Side note: it's not just serialization. It's also "is it actually up
and running".

The rule for "request_module()" (for a real module) has been that it
returns when the module is actually alive and active and have done
their initcalls.

The UMH_WAIT_EXEC behavior (ignore the serialization - you could do
that in the caller) behavior doesn't actually have any semantics AT
ALL. It only means that you get the error returns from execve()
itself, so you know that the executable file actually existed and
parsed right enough to get started.

But you don't actually have any reason to believe that it has *done*
anything, and started processing any requests.
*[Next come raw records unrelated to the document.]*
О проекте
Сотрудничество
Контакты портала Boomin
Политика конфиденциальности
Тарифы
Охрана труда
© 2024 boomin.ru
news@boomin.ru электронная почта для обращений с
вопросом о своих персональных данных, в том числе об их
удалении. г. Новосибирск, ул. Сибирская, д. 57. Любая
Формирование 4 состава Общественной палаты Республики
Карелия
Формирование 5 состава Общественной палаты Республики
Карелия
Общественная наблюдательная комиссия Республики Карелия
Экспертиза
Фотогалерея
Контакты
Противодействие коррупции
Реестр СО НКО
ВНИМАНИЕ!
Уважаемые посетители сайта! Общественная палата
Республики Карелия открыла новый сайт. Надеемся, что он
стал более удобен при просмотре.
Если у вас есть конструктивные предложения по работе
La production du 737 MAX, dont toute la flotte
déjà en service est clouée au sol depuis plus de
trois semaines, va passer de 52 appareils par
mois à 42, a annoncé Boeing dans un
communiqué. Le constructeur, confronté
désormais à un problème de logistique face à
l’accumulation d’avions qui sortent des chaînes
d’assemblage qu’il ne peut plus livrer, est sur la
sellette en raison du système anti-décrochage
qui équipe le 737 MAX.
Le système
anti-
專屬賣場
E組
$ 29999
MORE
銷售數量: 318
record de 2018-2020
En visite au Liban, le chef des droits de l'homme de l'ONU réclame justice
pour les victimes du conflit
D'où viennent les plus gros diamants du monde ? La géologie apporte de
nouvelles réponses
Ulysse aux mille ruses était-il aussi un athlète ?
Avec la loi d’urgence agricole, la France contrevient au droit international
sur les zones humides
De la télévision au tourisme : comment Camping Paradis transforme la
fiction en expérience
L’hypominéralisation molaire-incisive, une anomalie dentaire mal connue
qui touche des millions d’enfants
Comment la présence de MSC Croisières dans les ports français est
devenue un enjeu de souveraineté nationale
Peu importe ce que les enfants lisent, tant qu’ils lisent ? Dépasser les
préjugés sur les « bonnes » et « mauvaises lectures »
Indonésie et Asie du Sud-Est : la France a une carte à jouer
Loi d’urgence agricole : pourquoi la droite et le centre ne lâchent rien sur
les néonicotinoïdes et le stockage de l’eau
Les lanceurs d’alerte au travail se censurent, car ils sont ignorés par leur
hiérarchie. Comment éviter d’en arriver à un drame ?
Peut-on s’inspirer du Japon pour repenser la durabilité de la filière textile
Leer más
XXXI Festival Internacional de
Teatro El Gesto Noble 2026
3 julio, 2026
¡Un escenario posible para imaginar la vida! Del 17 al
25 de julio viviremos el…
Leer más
There's no reason
what-so-ever to believe that it has registered itself for any
asynchronous requests or anything like that.

So in the real module case, you can do

    request_module("modulename");

and just start using whatever resource you just requested. So the
netfilter code literally does

                request_module("nft-chain-%u-%.*s", family,
                               nla_len(nla), (const char *)nla_data(nla));
                nfnl_lock(NFNL_SUBSYS_NFTABLES);
                type = __nf_tables_chain_type_lookup(nla, family);
                if (type != NULL)
                        return ERR_PTR(-EAGAIN);

and doesn't even care about error handling for request_module()
itself, because it knows that either the module got loaded and is
ready, or something failed. And it needs to look that chain type up
anyway, so the failure is indicated by _that_.
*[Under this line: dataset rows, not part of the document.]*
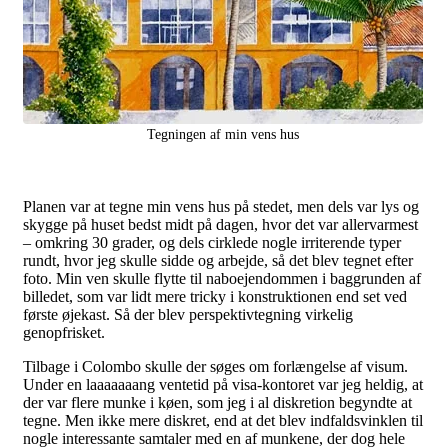
Tegningen af min vens hus
Planen var at tegne min vens hus på stedet, men dels var lys og
skygge på huset bedst midt på dagen, hvor det var allervarmest
– omkring 30 grader, og dels cirklede nogle irriterende typer
rundt, hvor jeg skulle sidde og arbejde, så det blev tegnet efter
foto. Min ven skulle flytte til naboejendommen i baggrunden af
billedet, som var lidt mere tricky i konstruktionen end set ved
første øjekast. Så der blev perspektivtegning virkelig
genopfrisket.
Tilbage i Colombo skulle der søges om forlængelse af visum.
Under en laaaaaaang ventetid på visa-kontoret var jeg heldig, at
der var flere munke i køen, som jeg i al diskretion begyndte at
tegne. Men ikke mere diskret, end at det blev indfaldsvinklen til
nogle interessante samtaler med en af munkene, der dog hele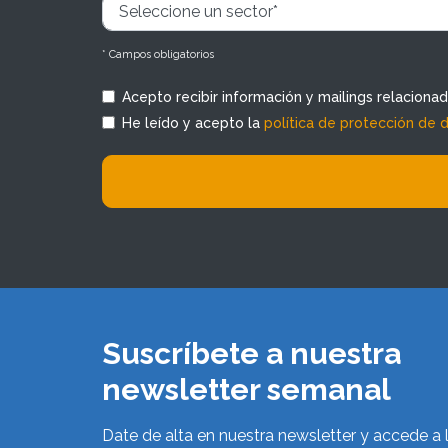
* Campos obligatorios
Acepto recibir información y mailings relaciona
He leído y acepto la
política de protección de 
Suscríbete a nuestra
newsletter semanal
Date de alta en nuestra newsletter y accede a 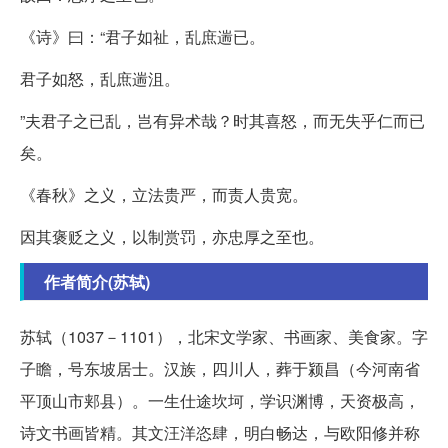
《诗》曰：“君子如祉，乱庶遄已。
君子如怒，乱庶遄沮。
”夫君子之已乱，岂有异术哉？时其喜怒，而无失乎仁而已
矣。
《春秋》之义，立法贵严，而责人贵宽。
因其褒贬之义，以制赏罚，亦忠厚之至也。
作者简介(苏轼)
苏轼（1037－1101），北宋文学家、书画家、美食家。字
子瞻，号东坡居士。汉族，四川人，葬于颍昌（今河南省
平顶山市郏县）。一生仕途坎坷，学识渊博，天资极高，
诗文书画皆精。其文汪洋恣肆，明白畅达，与欧阳修并称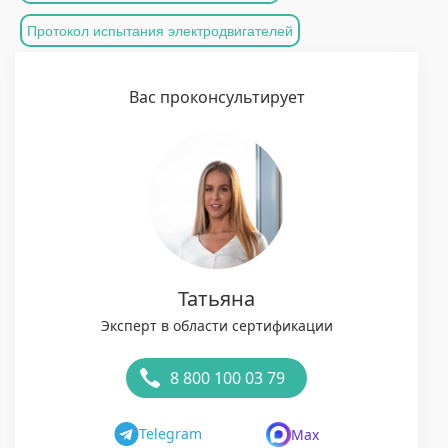
Протокол испытания электродвигателей
Вас проконсультирует
Татьяна
Эксперт в области сертификации
8 800 100 03 79
Telegram
Max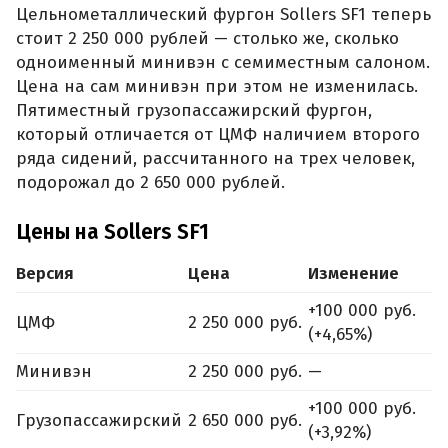
Цельнометаллический фургон Sollers SF1 теперь
стоит 2 250 000 рублей — столько же, сколько
одноименный минивэн с семиместным салоном.
Цена на сам минивэн при этом не изменилась.
Пятиместный грузопассажирский фургон,
который отличается от ЦМФ наличием второго
ряда сидений, рассчитанного на трех человек,
подорожал до 2 650 000 рублей.
Цены на Sollers SF1
Версия
Цена
Изменение
+100 000 руб.
ЦМФ
2 250 000 руб.
(+4,65%)
Минивэн
2 250 000 руб.
—
+100 000 руб.
Грузопассажирский
2 650 000 руб.
(+3,92%)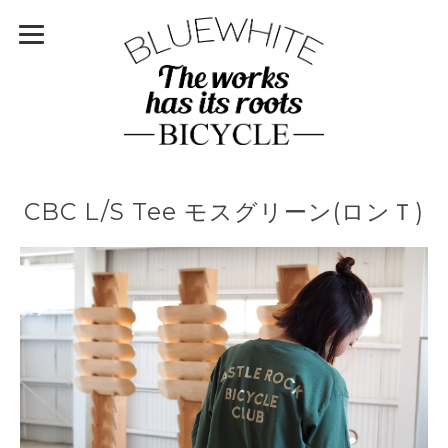
CBC L/S Tee モスグリーン(ロンＴ)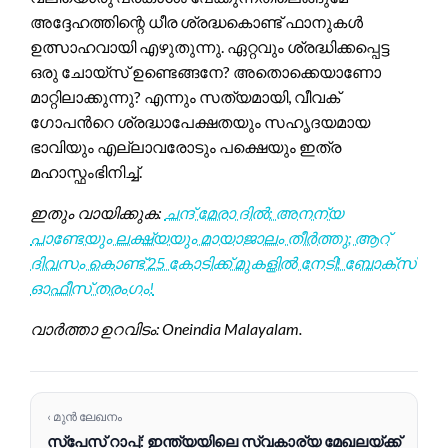
അദ്ദേഹത്തിന്റെ ധീര ശ്രദ്ധകൊണ്ട് ഫാനുകൾ
ഉത്സാഹവായി എഴുതുന്നു. ഏറ്റവും ശ്രദ്ധിക്കപ്പെട്ട
ഒരു ചോയ്സ് ഉണ്ടെങ്ങനേ? അതൊക്കെയാണോ
മാറ്റിലാക്കുന്നു? എന്നും സത്യമായി, വീവക്
ഗോപന്‍റെ ശ്രദ്ധാപേക്ഷതയും സഹൃദയമായ
ഭാവിയും എല്ലാവരോടും പക്ഷെയും ഇത്ര
മഹാസ്ഫംഭിനിച്ച്.
ഇതും വായിക്കുക:
ചന്ദ് മേരാ ദിൽ: അനന്യ
പാണ്ടേയും ലക്ഷ്യയും മായാജാലം തീർത്തു; ആറ്
ദിവസം കൊണ്ട് 25 കോടിക്ക് മുകളിൽ നേടി! ബോക്സ്
ഓഫീസ് തരംഗം!
വാർത്താ ഉറവിടം: Oneindia Malayalam.
‹ മുൻ ലേഖനം
സ്‌പേസ് റാപ്പ്: ഇന്ത്യയിലെ സ്വകാര്യ മേഖലയ്ക്ക്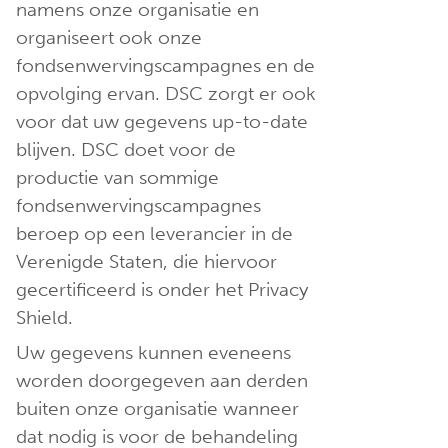
namens onze organisatie en
organiseert ook onze
fondsenwervingscampagnes en de
opvolging ervan. DSC zorgt er ook
voor dat uw gegevens up-to-date
blijven. DSC doet voor de
productie van sommige
fondsenwervingscampagnes
beroep op een leverancier in de
Verenigde Staten, die hiervoor
gecertificeerd is onder het Privacy
Shield.
Uw gegevens kunnen eveneens
worden doorgegeven aan derden
buiten onze organisatie wanneer
dat nodig is voor de behandeling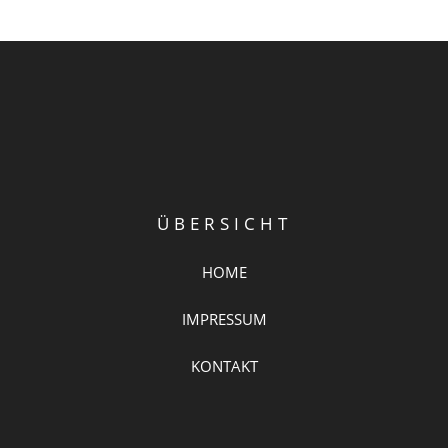
ÜBERSICHT
HOME
IMPRESSUM
KONTAKT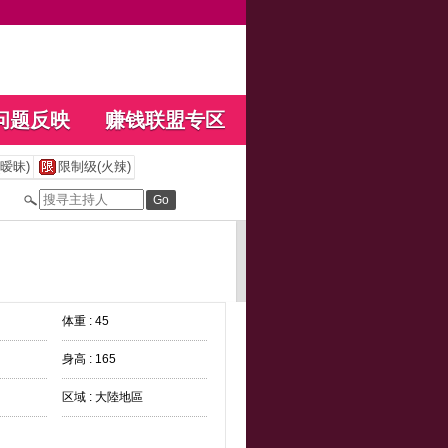
问题反映
赚钱联盟专区
暧昧)
限制级(火辣)
体重 : 45
身高 : 165
区域 : 大陸地區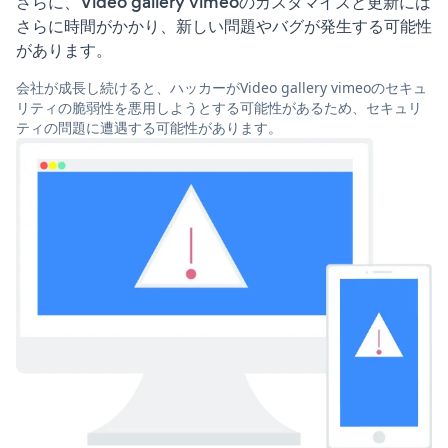
さらに、Video gallery vimeoのカスタマイズと更新には
さらに時間がかかり、新しい問題やバグが発生する可能性
があります。
会社が成長し続けると、ハッカーがVideo gallery vimeoのセキュ
リティの脆弱性を悪用しようとする可能性があるため、セキュリ
ティの問題に遭遇する可能性があります。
With a UMH_WAIT_EXEC? No. You have *nothing*. You know the thing
started, but it might have SIGSEGV'd immediately, and you have
absolutely no way of knowing, and absolutely no way of even figuring
it out. You can wait - forever - for something to bind to whatever
dynamic resource you're expecting. You'll just fundamentally never
know.

You can try again, of course. Add a timeout, and try again in five
seconds or something. Maybe it will work then. Maybe it won't. You
won't have any way to know the _second_ time around either. Or the
third. Or...

See why I say it has to be synchronous?

If it's synchronous, you can actually do things like

 (a) maybe you only need a one-time thing, and don't have any state
("load fixed tables, be done") and that's it. If the process returns
with no error code, you're all done, and you know it's fine.
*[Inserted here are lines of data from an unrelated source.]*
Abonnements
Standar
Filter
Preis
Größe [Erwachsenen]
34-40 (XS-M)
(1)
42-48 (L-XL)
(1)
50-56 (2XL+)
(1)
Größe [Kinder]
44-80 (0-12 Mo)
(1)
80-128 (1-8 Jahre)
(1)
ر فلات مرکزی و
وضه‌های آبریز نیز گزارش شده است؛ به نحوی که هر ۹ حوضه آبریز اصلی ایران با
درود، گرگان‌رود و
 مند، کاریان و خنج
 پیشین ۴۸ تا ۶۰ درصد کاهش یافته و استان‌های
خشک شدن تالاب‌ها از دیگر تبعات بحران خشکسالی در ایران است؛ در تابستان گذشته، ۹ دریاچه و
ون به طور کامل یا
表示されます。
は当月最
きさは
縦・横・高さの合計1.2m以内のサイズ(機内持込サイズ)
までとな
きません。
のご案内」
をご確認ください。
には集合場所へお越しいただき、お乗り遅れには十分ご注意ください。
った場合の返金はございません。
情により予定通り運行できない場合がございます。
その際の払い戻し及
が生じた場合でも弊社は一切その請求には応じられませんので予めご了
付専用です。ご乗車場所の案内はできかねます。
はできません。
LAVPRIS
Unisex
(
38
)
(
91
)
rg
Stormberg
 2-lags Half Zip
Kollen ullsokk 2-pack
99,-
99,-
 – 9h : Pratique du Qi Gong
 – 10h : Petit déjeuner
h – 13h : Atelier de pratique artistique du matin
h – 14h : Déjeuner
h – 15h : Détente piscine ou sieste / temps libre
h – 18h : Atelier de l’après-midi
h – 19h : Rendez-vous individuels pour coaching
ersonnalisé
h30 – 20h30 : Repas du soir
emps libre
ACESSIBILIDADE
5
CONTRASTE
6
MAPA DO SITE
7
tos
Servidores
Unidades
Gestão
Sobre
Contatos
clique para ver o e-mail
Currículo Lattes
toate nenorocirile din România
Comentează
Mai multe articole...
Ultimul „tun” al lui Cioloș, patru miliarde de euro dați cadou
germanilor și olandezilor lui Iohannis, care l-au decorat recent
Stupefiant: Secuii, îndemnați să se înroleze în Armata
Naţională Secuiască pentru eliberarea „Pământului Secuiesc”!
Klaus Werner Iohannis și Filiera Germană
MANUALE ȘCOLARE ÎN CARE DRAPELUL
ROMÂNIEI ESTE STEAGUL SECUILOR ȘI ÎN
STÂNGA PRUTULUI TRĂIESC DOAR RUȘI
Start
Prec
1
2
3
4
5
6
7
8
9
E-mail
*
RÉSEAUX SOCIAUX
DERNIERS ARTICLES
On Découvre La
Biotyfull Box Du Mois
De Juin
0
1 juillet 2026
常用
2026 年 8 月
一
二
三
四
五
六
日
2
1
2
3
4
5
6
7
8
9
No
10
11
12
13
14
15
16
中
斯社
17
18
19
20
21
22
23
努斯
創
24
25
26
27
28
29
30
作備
 (b) maybe the process wants to start a listener daemon or something
like the traditional inetd model. It can open the socket, it can start
listening on it, and it can fork off a child and check it's status. It
can then do exit(0) if everything is fine, and now request_module()
returns.

see the difference? Even if you ended up with a background process
(like in that (b) case), you did so with *error* handling, and you did
so knowing that the state has actually been set up by the time the
request_module() returns.

And if you use the proper module loading exclusion, it also means that
that (b) can know it's the only process starting up, and it's not
racing with another one.  It might still want to do the usual
lock-files in user space to protect against just the admin starting it
manually, but at least you don't have the situation that a hundred
threads just had a thundering herd where they all ended up using the
same kernel facility, and they all independently started a hundred
usermode helpers.

                  Linus